Manche Fragen scheinen einfach unlösbar zu sein und führen schon seit Jahrhunderten zu hitzigen Debatten. Dazu gehört das Rätsel, was wohl zuerst da wahr: Huhn oder Ei? Wahre Glaubenskriege werden bis heute auch darüber ausgefochten, wie man mit Anstand an den köstlichen Inhalt eines gekochten Eis rankommt – durch köpfen oder aufklopfen?
Früher galt es als übler Verstoß gegen die Tischsitten, ein Ei zu köpfen. Eier durften nicht mit dem Messer in Berührung kommen. Ein solches „Schneideverbot“ galt auch für Gemüse und andere Speisen, denn die nicht anlaufgeschützten Messerklingen liefen bei der Berührung mit manchen Säuren schnell blauschwarz an, was nicht nur unappetitlich aussah, sondern sich auch auf den Geschmack der Speisen auswirken konnte. Also wurde das Ei an seiner Spitze mit einem Löffel aufgeklopft und der obere Teil abgehoben oder gepellt. Diese Methode gilt bei vielen noch heute als einzige der Etikette entsprechende Variante.
Manche sehen es aber lockerer.
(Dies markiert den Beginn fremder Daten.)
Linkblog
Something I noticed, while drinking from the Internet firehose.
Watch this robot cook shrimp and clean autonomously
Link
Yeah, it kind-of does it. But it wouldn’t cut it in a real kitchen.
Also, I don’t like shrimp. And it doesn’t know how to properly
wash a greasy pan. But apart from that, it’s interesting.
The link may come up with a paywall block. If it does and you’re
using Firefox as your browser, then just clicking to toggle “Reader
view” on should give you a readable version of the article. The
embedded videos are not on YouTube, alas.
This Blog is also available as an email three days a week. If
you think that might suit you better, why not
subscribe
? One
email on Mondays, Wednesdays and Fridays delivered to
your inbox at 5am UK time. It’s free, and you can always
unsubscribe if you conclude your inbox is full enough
Nachdem das Anlaufen in Zeiten von Edelstahlmessern Schnee von gestern ist, gestattet Inge Wolf auch das Köpfen – aber nur für Geübte, „damit der Eihut nicht wie eine Rakete über den Tisch fliegt“, wie die Vorsitzende des „Arbeitskreises Umgangsformen International “ schreibt. Außerdem rät Inge Wolf: „Dosieren Sie Ihren Hieb genau und setzen Sie ihn auch ziemlich weit oben an. Sonst besteht die Gefahr, daß noch flüssiges Eigelb wie Lava bei einem Vulkanausbruch nach allen Seiten herunterfließt.“
Wer angesichts solcher Bilder die dezente Variante mit aufklopfen und pellen bevorzugt,sollte um ein Phänomen wissen: Bei allzu frischen Eiern lässt sich die Schale kaum vom Eiweiß lösen. Auch wer sein Ei gern aufs Brot schneidet, stellt bei zu frischen Exemplaren fest, daß das Eiweiß abbröckelt, gleichgültig, ob es nun fünf oder zehn Minuten gekocht hat.
Aber unabhängig von allen Glaubensfragen: Das Wichtigste bleibt doch der Genuss!


Horn statt silberne Löffel

Vielleicht haben Sie auch schon einmal so eine unangenehme Überraschung erlebt: Sie freuen sich auf ein leckeres Frühstücksei, nehmen den ersten Löffel und – legen ihn gleich wieder weg. Denn das Ei schmeckt irgendwie muffig, stumpf und unangenehm metallisch.
Daran ist in diesem Fall mit Sicherheit nicht das Ei schuld, sondern der Löffel, wahrscheinlich ein silbernes Exemplar. Silberlöffel aber vertragen sich grundsätzlich nicht mit Eiern.
Das liegt an einem chemischen Vorgang: Beim Kochen wird im Ei Schwefelwasserstoff freigesetzt, der mit dem Silber des Löffels reagiert. Der läuft schwarz an, ein neuer Stoff entsteht – Silbersulfid. Das Ei wird damit ungenießbar.
Genauso verhält es sich, wenn gekochte garnierte Eier auf einem Silbertablett serviert oder Frühstückseier mit Silbermessern geköpft werden. Was sonst zu einer feinen Gesellschaft gehören mag, verdirbt hier den Geschmack.
Perfekten Eigenuss versprechen dagegen Löffel aus Horn, Knochen oder Plastik. Bereits seit Menschengedenken wird Horn und Knochen zur Herstellung von Besteck und anderen Gegenständen des täglichen Bedarfs verwendet. Es soll allerdings nicht in der Spülmaschine, sondern nur mit lauwarmem Wasser gereinigt werden. Geschmacksneutral wie Horn ist auch ein Löffel aus Plastik. Wer es gern edler mag, kann auch Eierlöffel aus Perlmutt verwenden. Auch Löffel aus Edelstahl gelten mittlerweile als geeignet. Die Palette der Möglichkeiten reicht also von ganz schön edel bis preiswert und schlicht, je nach Geschmack und Geldbeutel. Nur das Tafelsilber, das passt nicht zum Ei.
Viel Spaß beim Löffeln und einen guten Appetit!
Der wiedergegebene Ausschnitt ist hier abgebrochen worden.